The first visit to MD Anderson showed a doctor (let's call him Dr. Andy for MD Anderson) who was willing to take my brother but was not pushing it. He kept stressing that it was a long way from Dallas, it's a big headache to drive down, the same treatments are available up there, yada yada yada. He even went so far as to say that the treatment prescribed by the Dallas oncologist was a respectable one. Really? Then why did he go further with cisplatin, docetaxel and zometa?

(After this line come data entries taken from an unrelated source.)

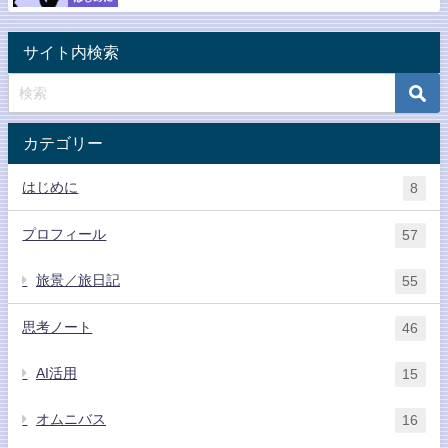
サイト内検索
カテゴリー
はじめに
8
プロフィール
57
旅景／旅日記
55
思考ノート
46
AI活用
15
オムニバス
16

Fast forward a bit. At the last visit before his second round of chemo, I mentioned that my brother's white blood cell counts had rebounded quite a bit from the counts a week and a half ago. Dr. Andy's expression changed immediately. You see, he hadn't bled at MD Anderson. He had been bled up in Dallas. "Why are you getting bled." It was really a statement of disapproval rather than a question. The Dallas oncologist had bled him for a couple of different reasons and we explained that this was all part of him maintaining a relationship with a doctor up there in case of acute needs like an infection, incidently which was all urged at the behest of Dr. Andy. It was clear he wasn't happy about the bleed. "Look, you're going to be a pin cushion by the end of this and I don't want you getting bled needlessly."
I couldn't have been more pleased at that point. Dr. Andy had taken ownership of my brother's care and was no longer offering up these nonsensical platitudes that care is care no matter where one goes. He had skin in the game and didn't want things messed up by another doctor. I can relate. As a scientist, I hated it when people tried to derail my experiments by piling on pointless measurements. I'm sure I won't be that different as a doctor.